Da die Parteienlandschaft in der 19. Knesset stark zerklüftet ist, sind arithmetische Fähigkeiten gefragt. Für Likud Israel Beitenu kommt zum Beispiel eine Koalition unter Einschluss zentristischer Fraktionen in Betracht, namentlich „Jesch Atid“ – einer neuen Partei, die aus dem Stand 19 Sitze holen konnte. Rein rechnerisch wäre eine Regierungsbildung gegen Netanjahu ebenfalls möglich, sollten die Mitte-Links-Fraktionen zusammen mit den arabischen Parteien einen Partner auf der rechten Seite der neuen Knesset finden. Eine solche Konstellation ist jedoch zum jetzigen Zeitpunkt angesichts ideologischer und programmatischer Gegensätze der Parteien äußerst unwahrscheinlich.
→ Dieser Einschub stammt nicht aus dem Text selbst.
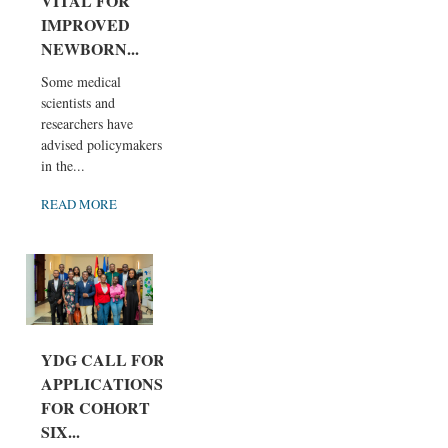
VITAL FOR
IMPROVED
NEWBORN...
Some medical
scientists and
researchers have
advised policymakers
in the...
READ MORE
YDG CALL FOR
APPLICATIONS
FOR COHORT
SIX...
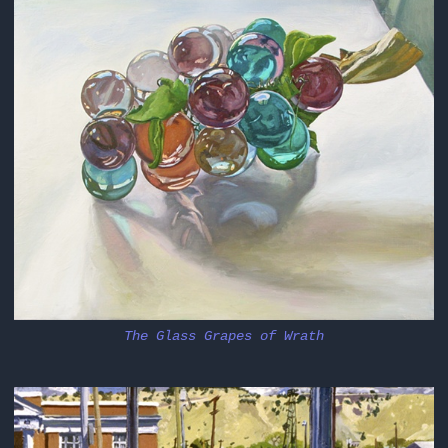
The Glass Grapes of Wrath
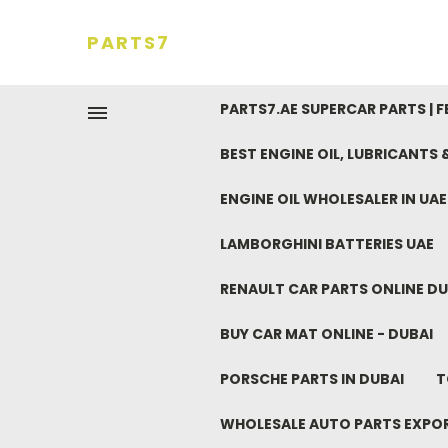
PARTS7
PARTS7.AE SUPERCAR PARTS | 
BEST ENGINE OIL, LUBRICANTS
ENGINE OIL WHOLESALER IN UA
LAMBORGHINI BATTERIES UAE
RENAULT CAR PARTS ONLINE DU
BUY CAR MAT ONLINE - DUBAI
PORSCHE PARTS IN DUBAI
T
WHOLESALE AUTO PARTS EXPO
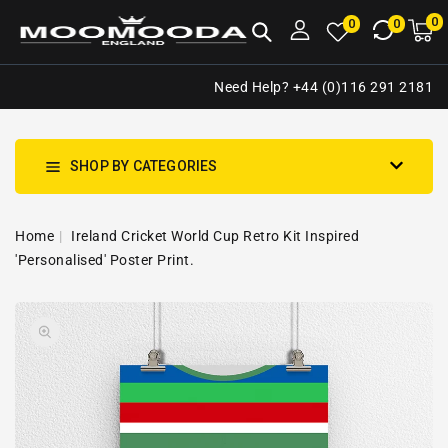
NTENT
0
0
M
0
0
ca
i
Need Help? +44 (0)116 291 2181
SHOP BY CATEGORIES
Home
Ireland Cricket World Cup Retro Kit Inspired
'Personalised' Poster Print.
SKIP TO
Open
PRODUCT
media
INFORMATION
1
in
gallery
view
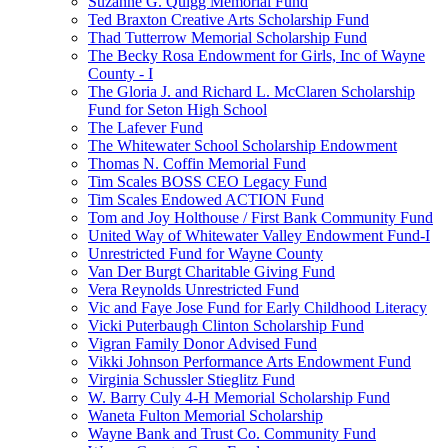
Suzanne G. Quigg Memorial Fund
Ted Braxton Creative Arts Scholarship Fund
Thad Tutterrow Memorial Scholarship Fund
The Becky Rosa Endowment for Girls, Inc of Wayne
County - I
The Gloria J. and Richard L. McClaren Scholarship
Fund for Seton High School
The Lafever Fund
The Whitewater School Scholarship Endowment
Thomas N. Coffin Memorial Fund
Tim Scales BOSS CEO Legacy Fund
Tim Scales Endowed ACTION Fund
Tom and Joy Holthouse / First Bank Community Fund
United Way of Whitewater Valley Endowment Fund-I
Unrestricted Fund for Wayne County
Van Der Burgt Charitable Giving Fund
Vera Reynolds Unrestricted Fund
Vic and Faye Jose Fund for Early Childhood Literacy
Vicki Puterbaugh Clinton Scholarship Fund
Vigran Family Donor Advised Fund
Vikki Johnson Performance Arts Endowment Fund
Virginia Schussler Stieglitz Fund
W. Barry Culy 4-H Memorial Scholarship Fund
Waneta Fulton Memorial Scholarship
Wayne Bank and Trust Co. Community Fund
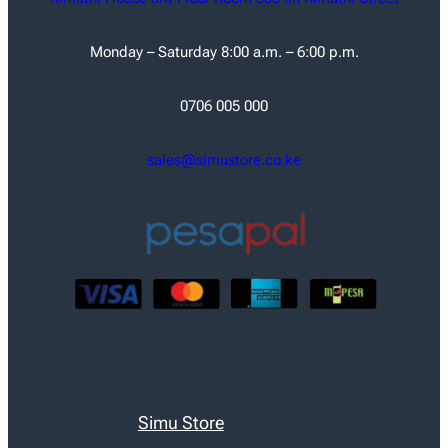
Monday – Saturday 8:00 a.m. – 6:00 p.m.
0706 005 000
sales@simustore.co.ke
Simu Store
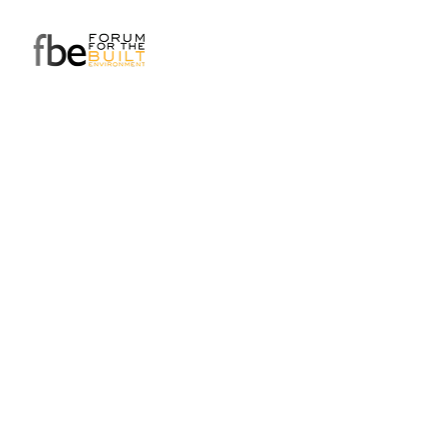
Do you have a business
challenge that needs
some fresh eyes?
Get in touch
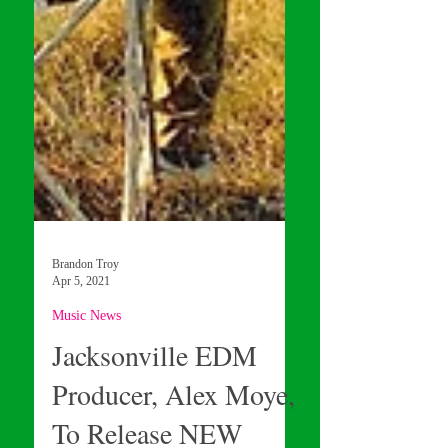
Brandon Troy
Apr 5, 2021
Music News
Jacksonville EDM
Producer, Alex Moye,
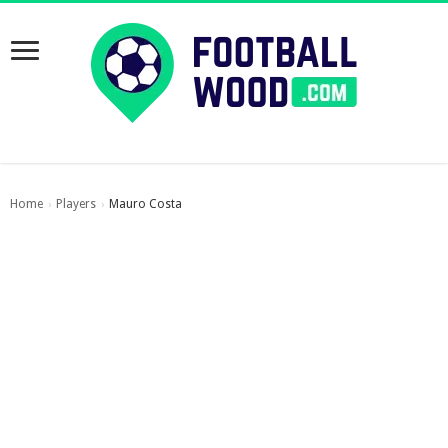
Home
Players
Mauro Costa
›
›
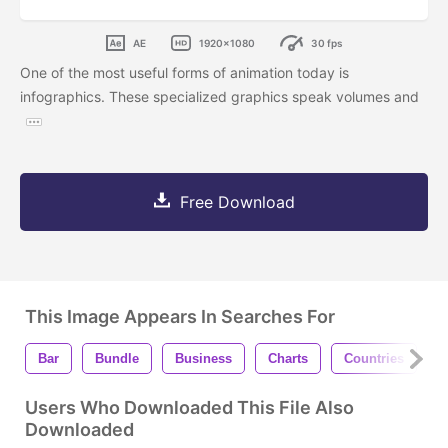
AE
1920x1080
30 fps
One of the most useful forms of animation today is
infographics. These specialized graphics speak volumes and
Free Download
This Image Appears In Searches For
Bar
Bundle
Business
Charts
Countries
F
Users Who Downloaded This File Also
Downloaded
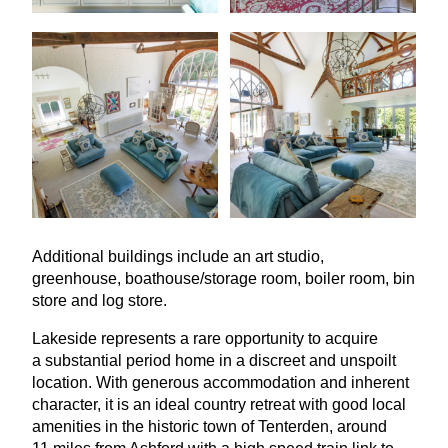
Additional buildings include an art studio,
greenhouse, boathouse/storage room, boiler room, bin
store and log store.
Lakeside represents a rare opportunity to acquire
a substantial period home in a discreet and unspoilt
location. With generous accommodation and inherent
character, it is an ideal country retreat with good local
amenities in the historic town of Tenterden, around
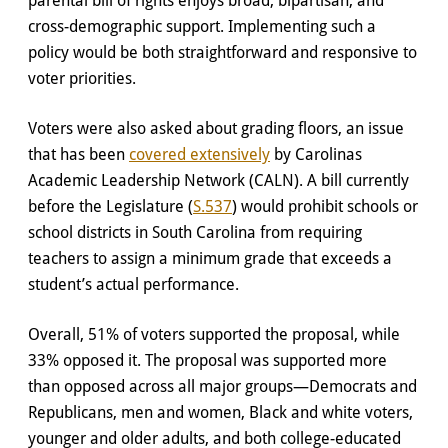
cross-demographic support. Implementing such a
policy would be both straightforward and responsive to
voter priorities.
Voters were also asked about grading floors, an issue
that has been
covered extensively
by Carolinas
Academic Leadership Network (CALN). A bill currently
before the Legislature (
S.537
) would prohibit schools or
school districts in South Carolina from requiring
teachers to assign a minimum grade that exceeds a
student’s actual performance.
Overall, 51% of voters supported the proposal, while
33% opposed it. The proposal was supported more
than opposed across all major groups—Democrats and
Republicans, men and women, Black and white voters,
younger and older adults, and both college-educated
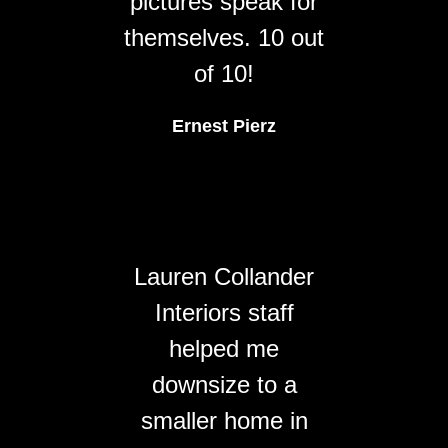
pictures speak for
themselves. 10 out
of 10!
Ernest Pierz
Lauren Collander
Interiors staff
helped me
downsize to a
smaller home in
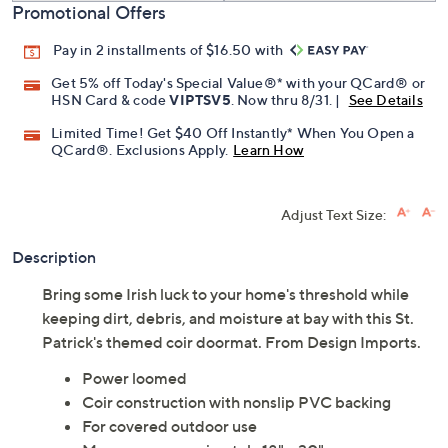
Promotional Offers
Pay in 2 installments of $16.50 with
Get 5% off Today's Special Value®* with your QCard® or
HSN Card & code
VIPTSV5
. Now thru 8/31. |
See Details
Limited Time! Get $40 Off Instantly* When You Open a
QCard®. Exclusions Apply.
Learn How
Adjust Text Size:
Description
Bring some Irish luck to your home's threshold while
keeping dirt, debris, and moisture at bay with this St.
Patrick's themed coir doormat. From Design Imports.
Power loomed
Coir construction with nonslip PVC backing
For covered outdoor use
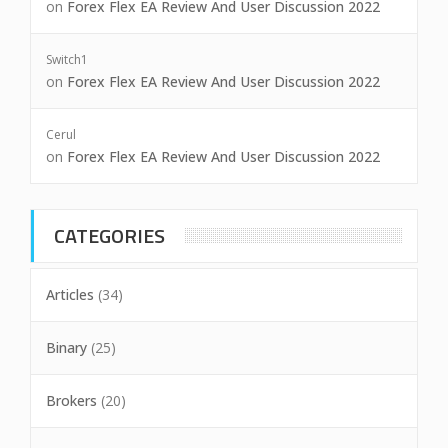
on
Forex Flex EA Review And User Discussion 2022
Switch1
on
Forex Flex EA Review And User Discussion 2022
Cerul
on
Forex Flex EA Review And User Discussion 2022
CATEGORIES
Articles
(34)
Binary
(25)
Brokers
(20)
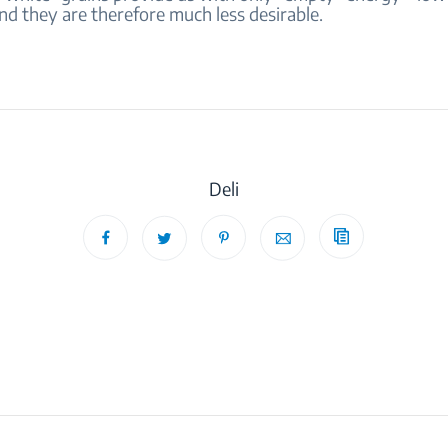
nd they are therefore much less desirable.
Deli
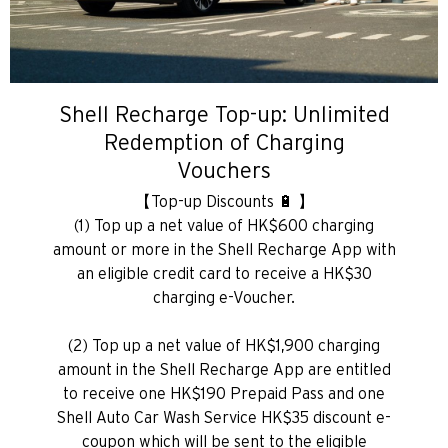
Shell Recharge Top-up: Unlimited
Redemption of Charging
Vouchers
【Top-up Discounts 🔋 】
(1) Top up a net value of HK$600 charging
amount or more in the Shell Recharge App with
an eligible credit card to receive a HK$30
charging e-Voucher.
(2) Top up a net value of HK$1,900 charging
amount in the Shell Recharge App are entitled
to receive one HK$190 Prepaid Pass and one
Shell Auto Car Wash Service HK$35 discount e-
coupon which will be sent to the eligible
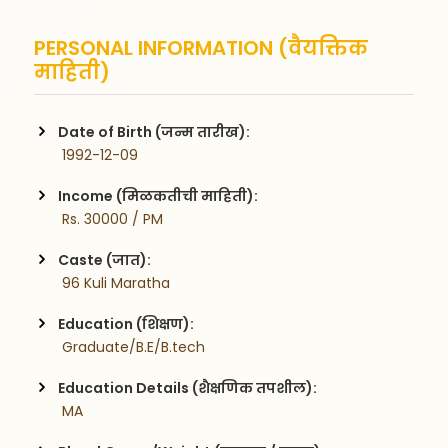
PERSONAL INFORMATION (वैयक्तिक
माहिती)
Date of Birth (जन्म तारीख):
 1992-12-09
Income (मिळकतीची माहिती):
 Rs. 30000 / PM
Caste (जात):
 96 Kuli Maratha
Education (शिक्षण):
 Graduate/B.E/B.tech
Education Details (शैक्षणिक तपशील):
 MA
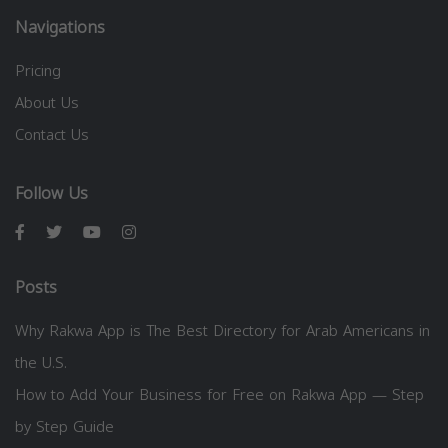
Navigations
Pricing
About Us
Contact Us
Follow Us
Posts
Why Rakwa App is The Best Directory for Arab Americans in
the U.S.
How to Add Your Business for Free on Rakwa App — Step
by Step Guide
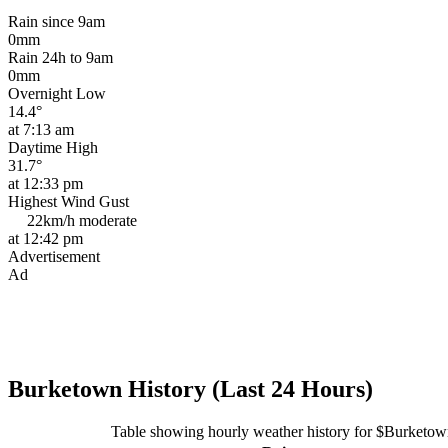
Rain since 9am
0mm
Rain 24h to 9am
0mm
Overnight Low
14.4°
at 7:13 am
Daytime High
31.7°
at 12:33 pm
Highest Wind Gust
22km/h
moderate
at 12:42 pm
Advertisement
Ad
Burketown History (Last 24 Hours)
Table showing hourly weather history for $Burketow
Erste Analyse und Bewertung

1. Bereits seit der zweiten Dezemberhälfte 2012 sagten alle Umfragen einen Achtungserfolg bei den Wahlen für „Jesch Atid“ unter der charismatischen Führung ihres Gründers Yair Lapid voraus. Seit Gründung der Partei Anfang 2012 verstanden es Lapid, ein ehemaliger populärer Fernsehmoderator, und seine Unterstützer wie kaum jemand sonst, die großen Themen der Protestbewegung des Sommers 2011 aufzugreifen. Mit dem Versprechen, die sozioökonomischen Probleme in Israel endlich anzupacken und für eine gerechtere Lastenverteilung in der israelischen Gesellschaft zu sor-gen, konnte Lapid einen erheblichen Teil der Wähler – insbesondere bei den bis zuletzt Unentschlossenen – für sich mobilisieren. Dass „Jesch Atid“ es dann schaffte, zweitstärkste Kraft in der Knesset zu werden, war allerdings die große Überraschung nach Schließung der Wahllokale.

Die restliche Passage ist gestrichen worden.